Estudos indicam que tomar um ou dois drinques —ou um consumo moderado de álcool — não parece prejudicar os padrões de sono. O sono prejudicado pode ocorrer com o consumo excessivo de álcool e também é aconselhável não utilizar álcool como auxílio para dormir para evitar o risco de dependência de álcool.
O álcool carece de valor nutricional
O álcool carece de valor nutricional para o corpo, ao mesmo tempo em que contribui com características que podem, na verdade, sabotar os esforços nutricionais. O consumo de álcool prejudica a absorção de nutrientes ao diminuir as enzimas digestivas e também pode danificar as células localizadas no trato digestório, afetando a absorção de nutrientes. Sem essa função normal, até mesmo alimentos saudáveis são potencialmente incapazes de serem utilizados para beneficiar o corpo.
Estudos mostram que beber em excesso pode impedir que o corpo absorva proteínas e outros nutrientes adequados —e necessitamos desses nutrientes para obter resultados ideais de condicionamento físico e para construir e manter a massa muscular.

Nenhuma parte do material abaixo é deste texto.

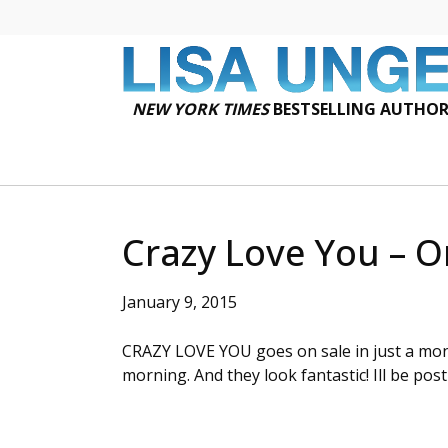
NEW YORK TIMES
BESTSELLING AUTHO
Crazy Love You – O
January 9, 2015
CRAZY LOVE YOU goes on sale in just a mon
morning. And they look fantastic! Ill be po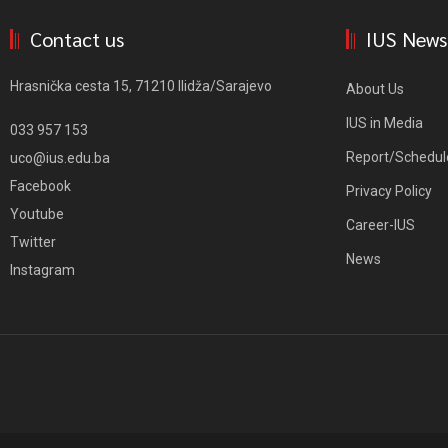
Contact us
IUS News
Hrasnička cesta 15, 71210 Ilidža/Sarajevo
About Us
IUS in Media
033 957 153
Report/Schedul
uco@ius.edu.ba
Facebook
Privacy Policy
Youtube
Career-IUS
Twitter
News
Instagram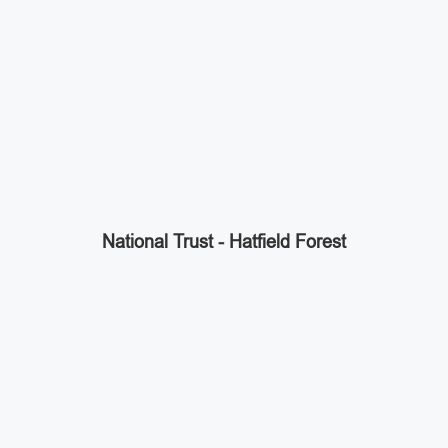
National Trust - Hatfield Forest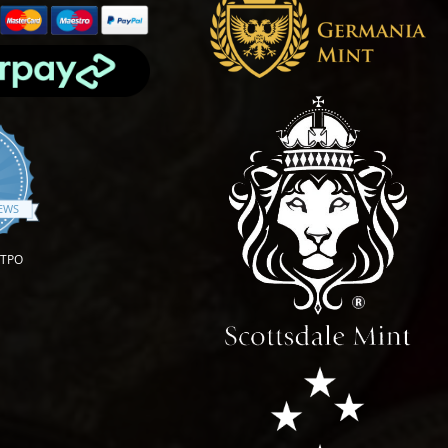
.9 star rating
IEWS
OTPO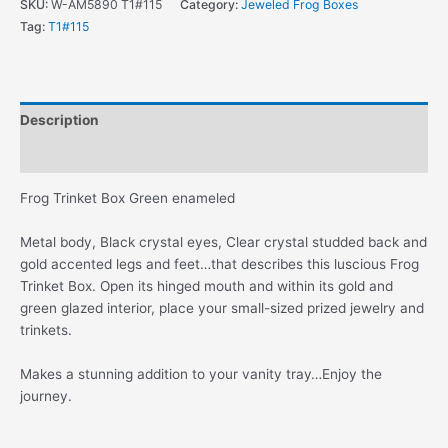
SKU:
W-AM5890 T1#115
Category:
Jeweled Frog Boxes
Green
Tag:
T1#115
Enameled
And
Gold
quantity
Description
Additional information
Frog Trinket Box Green enameled
Metal body, Black crystal eyes, Clear crystal studded back and
gold accented legs and feet…that describes this luscious Frog
Trinket Box. Open its hinged mouth and within its gold and
green glazed interior, place your small-sized prized jewelry and
trinkets.
Makes a stunning addition to your vanity tray…Enjoy the
journey.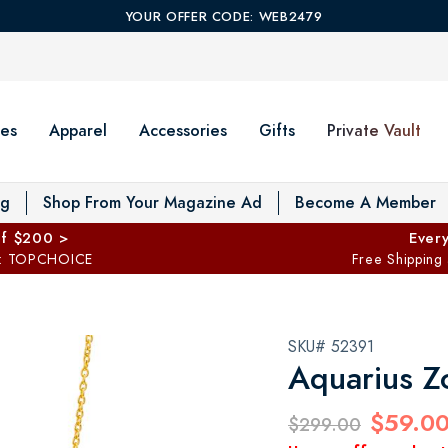
YOUR OFFER CODE: WEB2479
es
Apparel
Accessories
Gifts
Private Vault
T
og
Shop From Your Magazine Ad
Become A Member
ff $200 >
Every
: TOPCHOICE
Free Shipping
SKU# 52391
Aquarius Z
$59.0
$299.00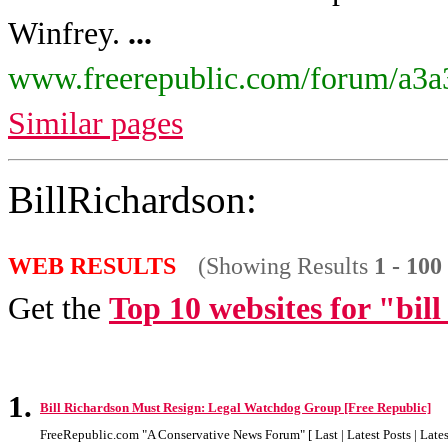
Winfrey.
...
www.freerepublic.com/forum/a3a
Similar pages
BillRichardson:
WEB RESULTS
(Showing Results
1 - 100
Get the
Top 10 websites for "bil
1.
Bill Richardson Must Resign: Legal Watchdog Group [Free Republic]
FreeRepublic.com "A Conservative News Forum" [ Last | Latest Posts | Latest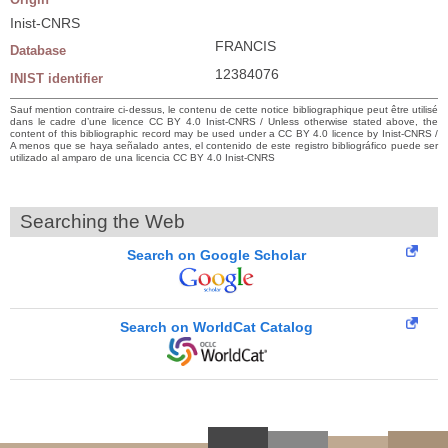
Inist-CNRS
FRANCIS
Database
12384076
INIST identifier
Sauf mention contraire ci-dessus, le contenu de cette notice bibliographique peut être utilisé
dans le cadre d’une licence CC BY 4.0 Inist-CNRS / Unless otherwise stated above, the
content of this bibliographic record may be used under a CC BY 4.0 licence by Inist-CNRS /
A menos que se haya señalado antes, el contenido de este registro bibliográfico puede ser
utilizado al amparo de una licencia CC BY 4.0 Inist-CNRS
Searching the Web
Search on Google Scholar
Search on WorldCat Catalog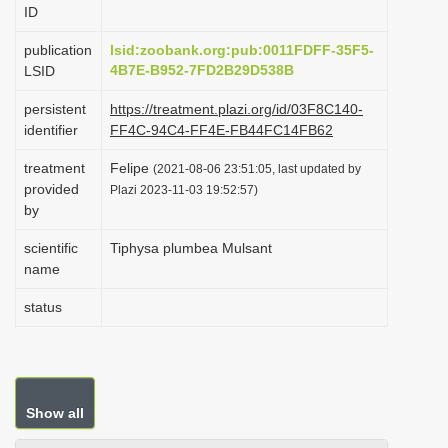
ID
i
o
publication
lsid:zoobank.org:pub:0011FDFF-35F5-
4B7E-B952-7FD2B29D538B
LSID
n
persistent
https://treatment.plazi.org/id/03F8C140-
identifier
FF4C-94C4-FF4E-FB44FC14FB62
treatment
Felipe
(2021-08-06 23:51:05, last updated by
provided
Plazi 2023-11-03 19:52:57)
by
scientific
Tiphysa plumbea Mulsant
name
status
Show all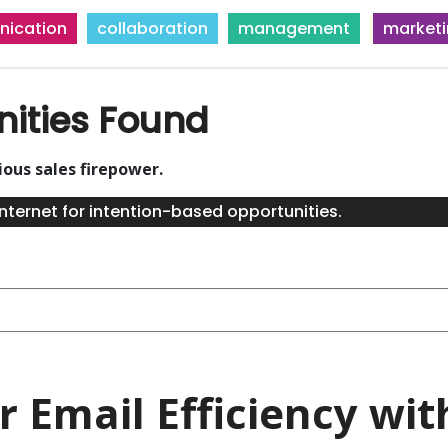
ication
collaboration
management
market
nities Found
ious sales firepower.
nternet for intention-based opportunities.
 Email Efficiency with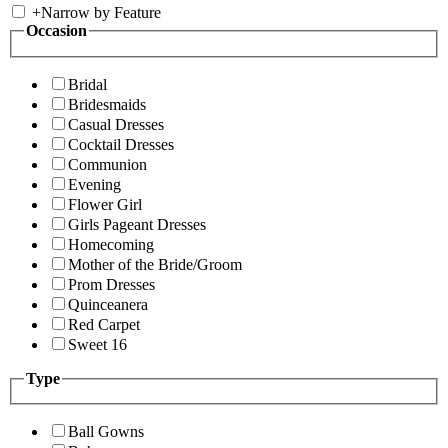
+
Narrow by Feature
Occasion
Bridal
Bridesmaids
Casual Dresses
Cocktail Dresses
Communion
Evening
Flower Girl
Girls Pageant Dresses
Homecoming
Mother of the Bride/Groom
Prom Dresses
Quinceanera
Red Carpet
Sweet 16
Type
Ball Gowns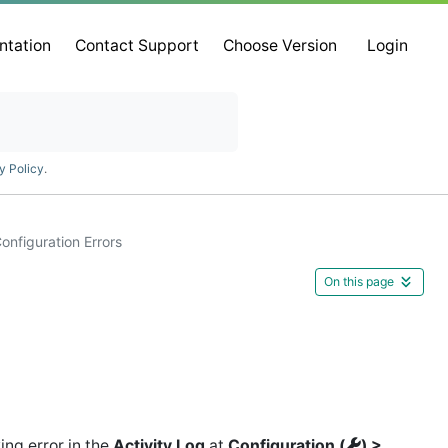
ntation
Contact Support
Choose Version
Login
y Policy
.
onfiguration Errors
On this page
ing error in the
Activity Log
at
Configuration (
) >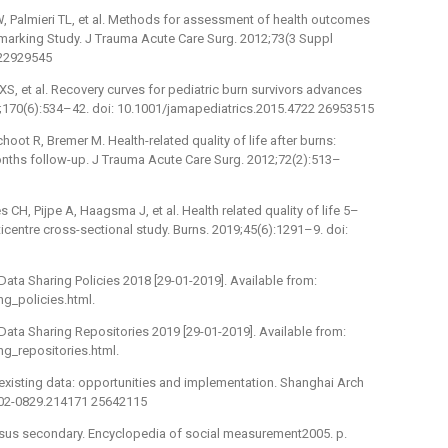
, Palmieri TL, et al. Methods for assessment of health outcomes
nchmarking Study. J Trauma Acute Care Surg. 2012;73(3 Suppl
 22929545
XS, et al. Recovery curves for pediatric burn survivors advances
6;170(6):534–42. doi: 10.1001/jamapediatrics.2015.4722 26953515
oot R, Bremer M. Health-related quality of life after burns:
onths follow-up. J Trauma Acute Care Surg. 2012;72(2):513–
s CH, Pijpe A, Haagsma J, et al. Health related quality of life 5–
lticentre cross-sectional study. Burns. 2019;45(6):1291–9. doi:
 Data Sharing Policies 2018 [29-01-2019]. Available from:
g_policies.html.
H Data Sharing Repositories 2019 [29-01-2019]. Available from:
g_repositories.html.
 existing data: opportunities and implementation. Shanghai Arch
.1002-0829.214171 25642115
versus secondary. Encyclopedia of social measurement2005. p.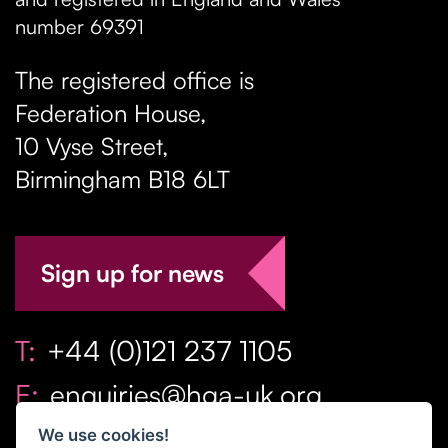
number 69391
The registered office is
Federation House,
10 Vyse Street
,
Birmingham
B18 6LT
Sign up for news
T:
+44 (0)121 237 1105
E:
enquiries@hga-uk.org
We use cookies!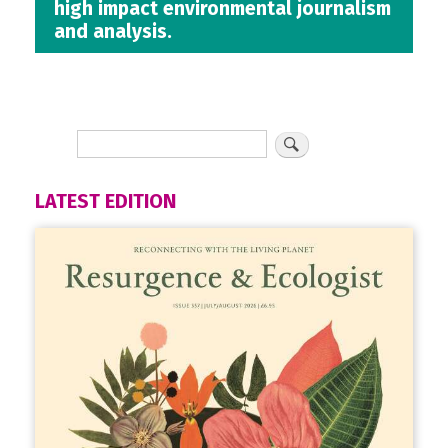
high impact environmental journalism
and analysis.
LATEST EDITION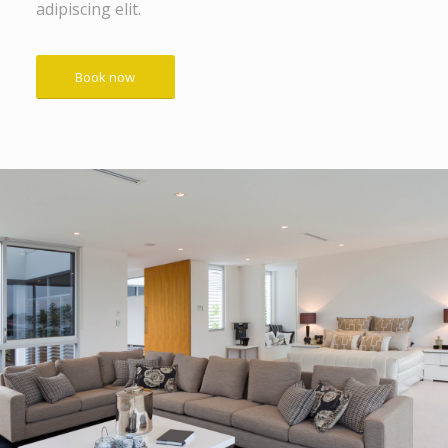
adipiscing elit.
Book now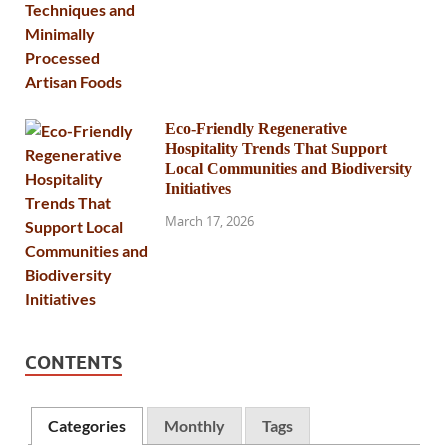
Eco-Friendly Regenerative
Hospitality Trends That Support
Local Communities and Biodiversity
Initiatives
March 17, 2026
CONTENTS
Categories
Monthly
Tags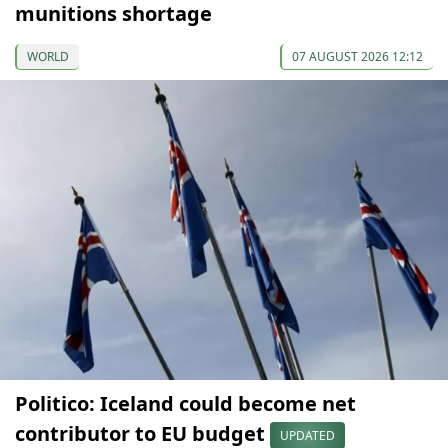
munitions shortage
WORLD
07 AUGUST 2026 12:12
Politico: Iceland could become net
contributor to EU budget
UPDATED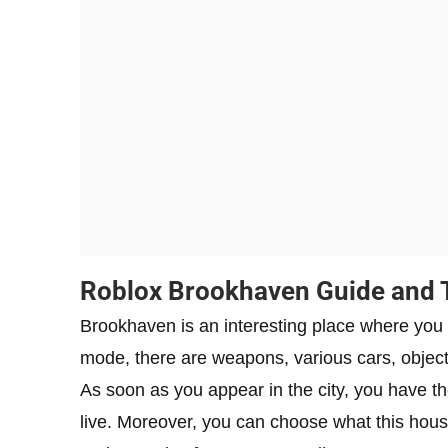
Roblox Brookhaven Guide and 
Brookhaven is an interesting place where you 
mode, there are weapons, various cars, object
As soon as you appear in the city, you have th
live. Moreover, you can choose what this house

Com base em como o álcool afeta o crescimento muscular, redução de gordura, hormônios, sono e nutrição, fica claro que a substância não contribui positivamente para os níveis gerais de saúde e condicionamento físico. Isso varia em gravidade com base na frequência e na quantidade de consumo de álcool. Por isso, se for beber, beba com moderação.
*O conteúdo dessa matéria tem caráter informativo e não substitui a avaliação de Profissionais da Saúde.
** Este texto não reflete, necessariamente, a opinião do IstoÉ.